:: Source data ::
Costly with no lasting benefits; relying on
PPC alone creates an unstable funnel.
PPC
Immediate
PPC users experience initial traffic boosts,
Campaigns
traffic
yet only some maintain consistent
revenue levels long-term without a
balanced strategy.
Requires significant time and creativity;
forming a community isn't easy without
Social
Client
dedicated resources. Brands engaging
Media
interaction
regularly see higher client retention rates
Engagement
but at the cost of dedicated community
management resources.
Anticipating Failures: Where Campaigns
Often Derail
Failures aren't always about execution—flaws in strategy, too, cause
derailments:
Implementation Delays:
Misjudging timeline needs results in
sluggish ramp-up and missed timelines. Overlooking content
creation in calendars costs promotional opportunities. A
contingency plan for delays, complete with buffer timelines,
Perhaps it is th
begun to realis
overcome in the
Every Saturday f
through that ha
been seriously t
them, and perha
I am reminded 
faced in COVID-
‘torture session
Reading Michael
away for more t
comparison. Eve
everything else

==

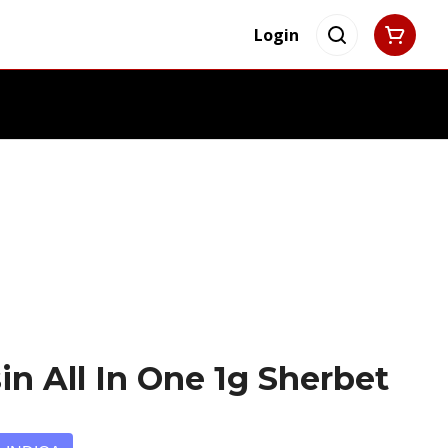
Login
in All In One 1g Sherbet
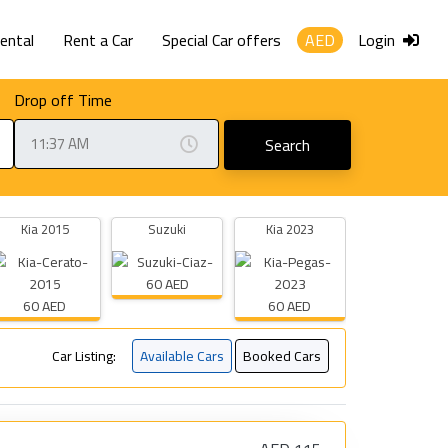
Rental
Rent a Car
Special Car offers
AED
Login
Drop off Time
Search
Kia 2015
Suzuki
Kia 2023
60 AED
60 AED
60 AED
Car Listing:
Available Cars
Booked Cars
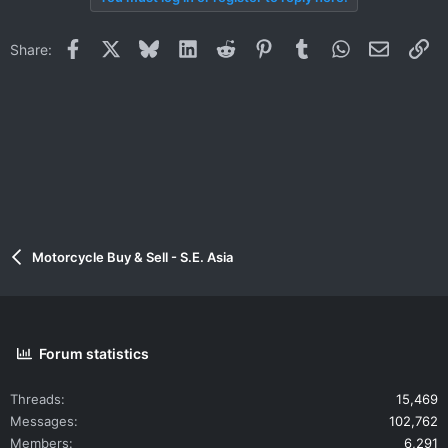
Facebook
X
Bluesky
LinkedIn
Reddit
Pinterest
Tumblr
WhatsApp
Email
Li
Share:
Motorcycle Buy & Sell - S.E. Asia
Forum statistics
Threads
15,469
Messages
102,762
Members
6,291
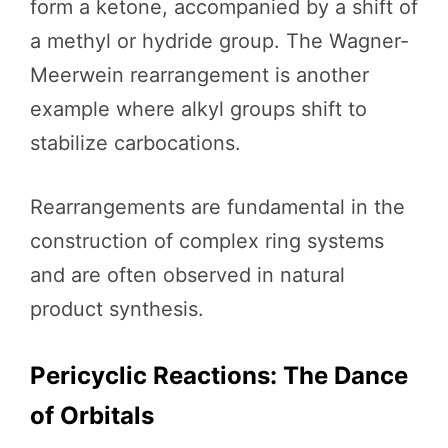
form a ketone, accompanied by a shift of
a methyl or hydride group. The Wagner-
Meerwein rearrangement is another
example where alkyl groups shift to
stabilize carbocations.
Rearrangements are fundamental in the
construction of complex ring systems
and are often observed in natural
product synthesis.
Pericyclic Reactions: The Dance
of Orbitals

* * *

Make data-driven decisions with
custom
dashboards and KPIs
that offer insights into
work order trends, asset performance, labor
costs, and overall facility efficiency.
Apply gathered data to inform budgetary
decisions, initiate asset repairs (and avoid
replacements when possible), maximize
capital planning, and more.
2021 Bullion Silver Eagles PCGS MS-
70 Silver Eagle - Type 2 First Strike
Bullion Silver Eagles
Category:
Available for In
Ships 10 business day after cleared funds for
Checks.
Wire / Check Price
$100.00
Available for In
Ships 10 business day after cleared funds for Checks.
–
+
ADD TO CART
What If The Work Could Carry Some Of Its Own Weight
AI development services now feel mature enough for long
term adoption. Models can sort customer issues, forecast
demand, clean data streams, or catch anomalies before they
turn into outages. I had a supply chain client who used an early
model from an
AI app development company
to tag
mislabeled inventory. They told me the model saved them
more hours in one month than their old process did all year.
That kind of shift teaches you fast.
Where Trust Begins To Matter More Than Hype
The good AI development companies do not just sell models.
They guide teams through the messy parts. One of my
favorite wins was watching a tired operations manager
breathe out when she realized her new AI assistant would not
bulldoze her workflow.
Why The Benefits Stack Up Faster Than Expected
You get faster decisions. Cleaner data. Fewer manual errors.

:: What needs to be done ::
Return, unchanged, the run of lines above that opens with the line containing "Costly with no lasting benefits; relying on" and closes with the line containing "everything else". Include both.

:: Answer ::
Costly with no lasting benefits; relying on
PPC alone creates an unstable funnel.
PPC
Immediate
PPC users experience initial traffic boosts,
Campaigns
traffic
yet only some maintain consistent
revenue levels long-term without a
balanced strategy.
Requires significant time and creativity;
forming a community isn't easy without
Social
Client
dedicated resources. Brands engaging
Media
interaction
regularly see higher client retention rates
Engagement
but at the cost of dedicated community
management resources.
Anticipating Failures: Where Campaigns
Often Derail
Failures aren't always about execution—flaws in strategy, too, cause
derailments:
Implementation Delays:
Misjudging timeline needs results in
sluggish ramp-up and missed timelines. Overlooking content
creation in calendars costs promotional opportunities. A
contingency plan for delays, complete with buffer timelines,
Perhaps it is th
begun to realis
overcome in the
Every Saturday f
through that ha
been seriously t
them, and perha
I am reminded 
faced in COVID-
‘torture session
Reading Michael
away for more t
comparison. Eve
everything else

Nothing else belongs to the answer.